As Monday and the start of the General Assembly's special session draws nearer, Indiana state senators and representatives begin to schedule bills to consider after the recent U.S. Supreme Court ruling of Dobbs v. Jackson that effectively overturned Roe v. Wade.
Senate Bill 1 in this special session is one such bill. The bill is set to be put on the floor at 1 p.m. Monday, and it calls for prohibition of abortion with certain exceptions. A vote is scheduled for Tuesday, and final testimony begins at 9 a.m. at the Statehouse.
Exceptions laid out in this bill include allowing abortion when the life of the mother is endangered and if the pregnancy was a result of rape or incest. There are no exceptions in the bill for how soon into the pregnancy an abortion could be performed.
The bill, authored by Sen. Susan Glick (R-13), states that performing an abortion could result in a level 5 or level 6 felony for the person performing the pregnancy.
The bill has protections against prosecution for the mother whose pregnancy is terminated and for the person who performed the abortion if the termination was accidental.
These developments are riddled with disagreement, however.
Republican Sen. Ron Alting, who represents West Lafayette, maintains that he is pro-life, but he disagrees with a ban that includes the first trimester, or the first 13 weeks of a pregnancy.
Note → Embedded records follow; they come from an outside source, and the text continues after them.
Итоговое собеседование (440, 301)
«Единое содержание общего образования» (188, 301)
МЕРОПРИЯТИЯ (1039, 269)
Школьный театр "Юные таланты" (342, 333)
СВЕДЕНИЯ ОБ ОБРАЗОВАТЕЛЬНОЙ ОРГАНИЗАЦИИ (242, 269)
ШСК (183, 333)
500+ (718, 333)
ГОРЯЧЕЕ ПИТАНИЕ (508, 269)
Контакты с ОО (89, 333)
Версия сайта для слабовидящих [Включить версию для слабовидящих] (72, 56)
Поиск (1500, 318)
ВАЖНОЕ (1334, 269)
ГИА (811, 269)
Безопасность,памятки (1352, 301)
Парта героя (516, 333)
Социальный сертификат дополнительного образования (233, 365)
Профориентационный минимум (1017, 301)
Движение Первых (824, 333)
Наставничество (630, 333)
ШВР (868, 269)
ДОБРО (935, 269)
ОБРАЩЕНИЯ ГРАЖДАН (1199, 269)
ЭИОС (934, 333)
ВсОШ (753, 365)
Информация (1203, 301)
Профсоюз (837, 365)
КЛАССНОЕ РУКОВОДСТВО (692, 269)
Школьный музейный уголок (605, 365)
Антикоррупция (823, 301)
“I will be supporting a change to … allow pregnant women, in consultation with their health provider, family and clergy, to make their own decisions during the first trimester of pregnancy,” Alting wrote in a press release Wednesday. Alting also supports exceptions in the cases of rape, incest and life of the mother.
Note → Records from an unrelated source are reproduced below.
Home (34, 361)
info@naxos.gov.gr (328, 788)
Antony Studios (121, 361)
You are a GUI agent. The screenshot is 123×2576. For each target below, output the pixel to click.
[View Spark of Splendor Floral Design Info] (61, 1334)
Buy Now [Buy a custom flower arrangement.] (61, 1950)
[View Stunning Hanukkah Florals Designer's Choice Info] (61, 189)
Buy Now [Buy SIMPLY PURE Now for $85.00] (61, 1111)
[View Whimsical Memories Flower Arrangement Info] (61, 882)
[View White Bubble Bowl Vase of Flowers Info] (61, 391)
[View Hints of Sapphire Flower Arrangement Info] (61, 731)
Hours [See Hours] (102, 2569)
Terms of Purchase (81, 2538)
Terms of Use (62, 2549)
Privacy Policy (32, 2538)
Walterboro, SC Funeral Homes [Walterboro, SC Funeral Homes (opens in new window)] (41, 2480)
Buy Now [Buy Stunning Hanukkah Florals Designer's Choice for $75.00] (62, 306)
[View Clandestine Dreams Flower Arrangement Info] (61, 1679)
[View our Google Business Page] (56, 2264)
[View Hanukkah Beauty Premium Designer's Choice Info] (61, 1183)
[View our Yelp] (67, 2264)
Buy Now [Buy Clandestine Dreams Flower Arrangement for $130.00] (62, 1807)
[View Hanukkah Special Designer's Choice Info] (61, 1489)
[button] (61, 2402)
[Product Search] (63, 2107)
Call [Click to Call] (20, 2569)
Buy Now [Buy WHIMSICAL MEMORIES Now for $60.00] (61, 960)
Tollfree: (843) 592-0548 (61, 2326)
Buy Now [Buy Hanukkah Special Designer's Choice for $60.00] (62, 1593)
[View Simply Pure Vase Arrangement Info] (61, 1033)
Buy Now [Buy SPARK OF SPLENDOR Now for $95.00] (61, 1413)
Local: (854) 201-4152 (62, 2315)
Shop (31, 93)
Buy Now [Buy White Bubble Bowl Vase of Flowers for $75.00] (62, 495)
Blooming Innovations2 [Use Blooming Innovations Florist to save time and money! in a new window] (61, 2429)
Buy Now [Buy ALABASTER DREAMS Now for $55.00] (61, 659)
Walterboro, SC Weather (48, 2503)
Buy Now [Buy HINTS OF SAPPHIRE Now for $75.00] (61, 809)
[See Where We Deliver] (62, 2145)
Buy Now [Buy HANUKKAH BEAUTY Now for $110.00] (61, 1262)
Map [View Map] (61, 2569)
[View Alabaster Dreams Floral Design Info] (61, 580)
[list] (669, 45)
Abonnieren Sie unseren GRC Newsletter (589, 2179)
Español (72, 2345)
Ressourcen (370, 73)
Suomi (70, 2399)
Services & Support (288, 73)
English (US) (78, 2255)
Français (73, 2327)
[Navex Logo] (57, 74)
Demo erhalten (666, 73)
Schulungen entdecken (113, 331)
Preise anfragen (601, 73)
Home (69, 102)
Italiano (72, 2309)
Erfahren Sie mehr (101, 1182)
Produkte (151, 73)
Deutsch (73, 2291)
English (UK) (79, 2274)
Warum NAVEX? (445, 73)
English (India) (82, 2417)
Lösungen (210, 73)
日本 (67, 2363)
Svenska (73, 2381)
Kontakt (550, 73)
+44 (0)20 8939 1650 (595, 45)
Rep. Chris Campbell (D-26) disagrees with more of the bill and said Thursday she will oppose it and fight it hard if it goes to the House.
“I am extremely concerned for the future of women in Indiana,” Campbell said. “I will continue to fight for women and women’s reproductive freedom.”
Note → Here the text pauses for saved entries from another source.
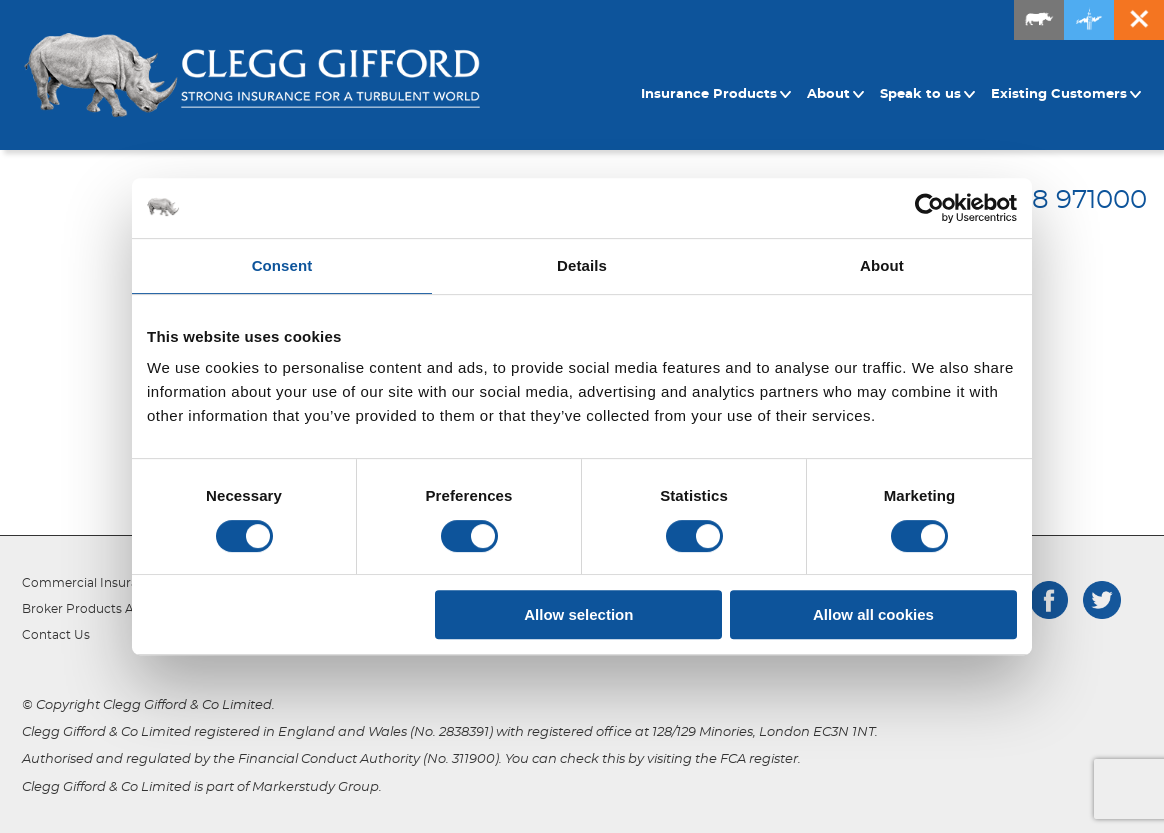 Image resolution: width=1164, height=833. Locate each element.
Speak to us (928, 94)
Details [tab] (582, 265)
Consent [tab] (282, 265)
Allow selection (578, 614)
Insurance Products (716, 94)
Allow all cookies (873, 614)
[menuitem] (719, 95)
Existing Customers (1066, 94)
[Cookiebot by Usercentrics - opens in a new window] (929, 208)
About (836, 94)
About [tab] (882, 265)
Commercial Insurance (91, 583)
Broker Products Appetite (99, 609)
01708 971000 (1061, 200)
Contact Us (56, 635) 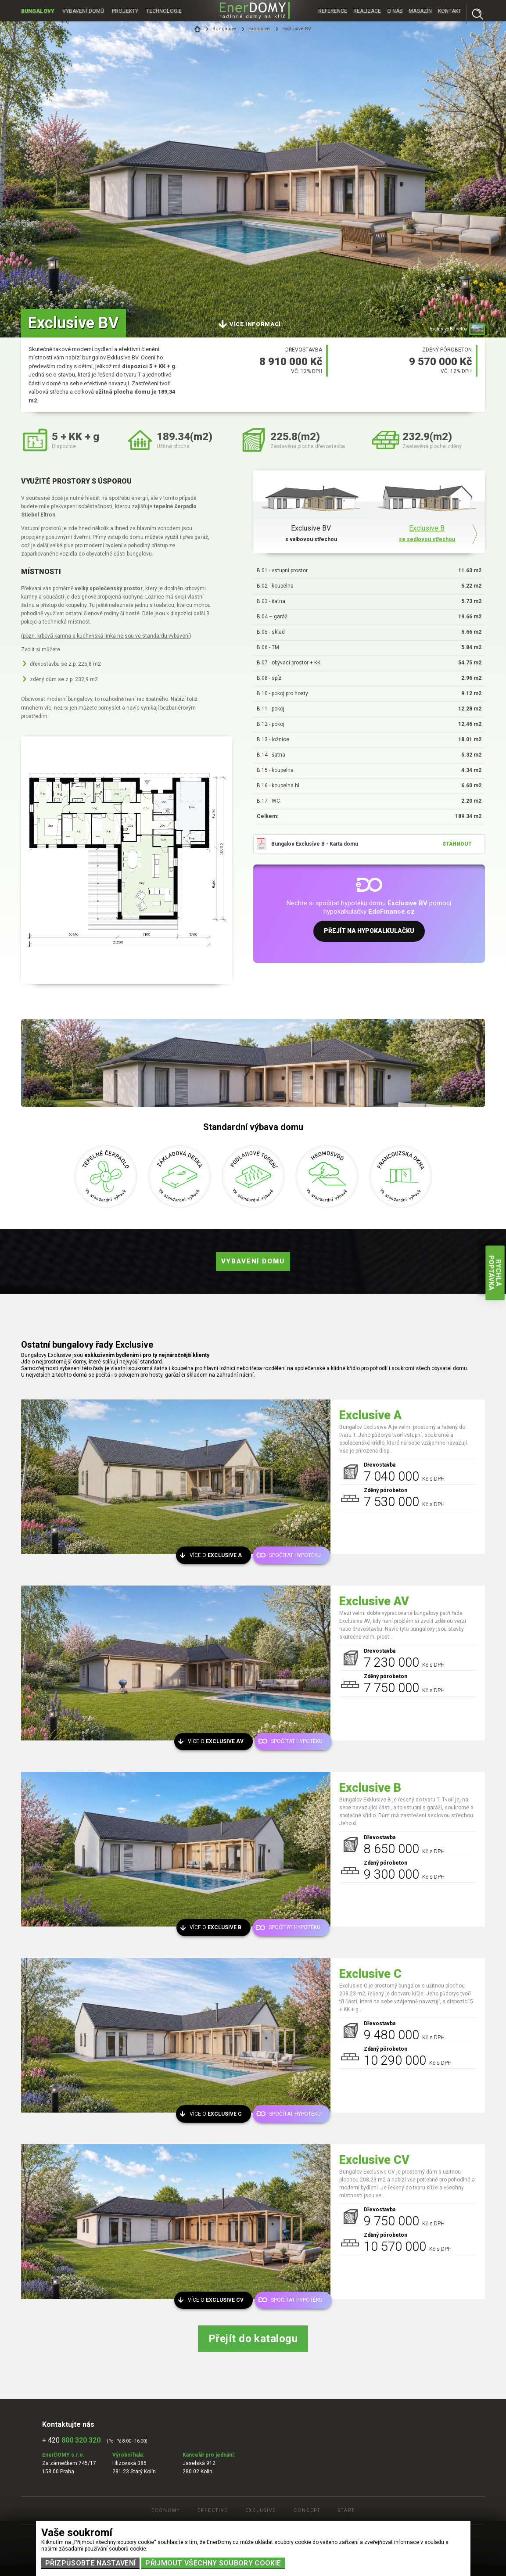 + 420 (71, 2440)
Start (346, 2510)
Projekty (126, 10)
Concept (307, 2510)
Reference (332, 10)
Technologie (166, 10)
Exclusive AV (374, 1601)
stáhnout (457, 844)
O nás (394, 10)
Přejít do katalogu (253, 2338)
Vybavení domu (253, 1261)
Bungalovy (38, 10)
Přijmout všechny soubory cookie (213, 2563)
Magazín (420, 10)
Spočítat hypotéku (294, 1554)
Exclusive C (370, 1974)
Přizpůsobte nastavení (90, 2563)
Although Indiana did not have a trigger law in place to ban abortions once Dobbs v. Jackson was decided, Campbell believes Indiana laws on abortion are too restrictive.
“Abortion is already too strict in Indiana,” Campbell said. “Indiana is among the states with the most restrictions to access to abortion.”
Campbell is apprehensive of the development of the bill through the Senate.
“There might even be more restrictions when the bill comes to the House,” Campbell said.
No other bills about abortion access have yet been proposed, according to the General Assembly website.
Senate Bills 2 and 3 deal with financial appropriation.
“The proposed Senate Bill 2 recognizes the importance of programs to support prenatal care, increased access to child care, struggling families with young children and additional tax credits to support families who choose to adopt a child,” Alting wrote in his news release.
Senate Bill 2 establishes the Hoosier Families First Fund, which would give $45 million to the Department of Child Services, the Family and Social Services Administration, the Indiana Department of Health and the Indiana Department of Homeland Security.
The bill would also increase the tax credits available for someone who adopts a child, from $1,000 to $10,000.
Campbell said the language in the two financial Senate bills are similar to the language in Democrat-proposed bills Republicans shot down in the last General Assembly session.
Senate Bill 3 deals mostly with tax refunds and a gas tax cap at $0.295 per gallon.
Alting did not comment on S.B. 3 in his press release, and he was unavailable for comment Thursday afternoon.
Campbell said a similar bill has been proposed in the House. The Senate bill focuses on tax breaks, while the House bill has an automatic tax refund.
The House bill, scheduled to be discussed Tuesday, includes benefits for families such as a $225 automatic tax refund, a tax exemption for diapers and increases to exemptions for taxes for a dependent child.
No other House bills have been proposed as of Thursday afternoon.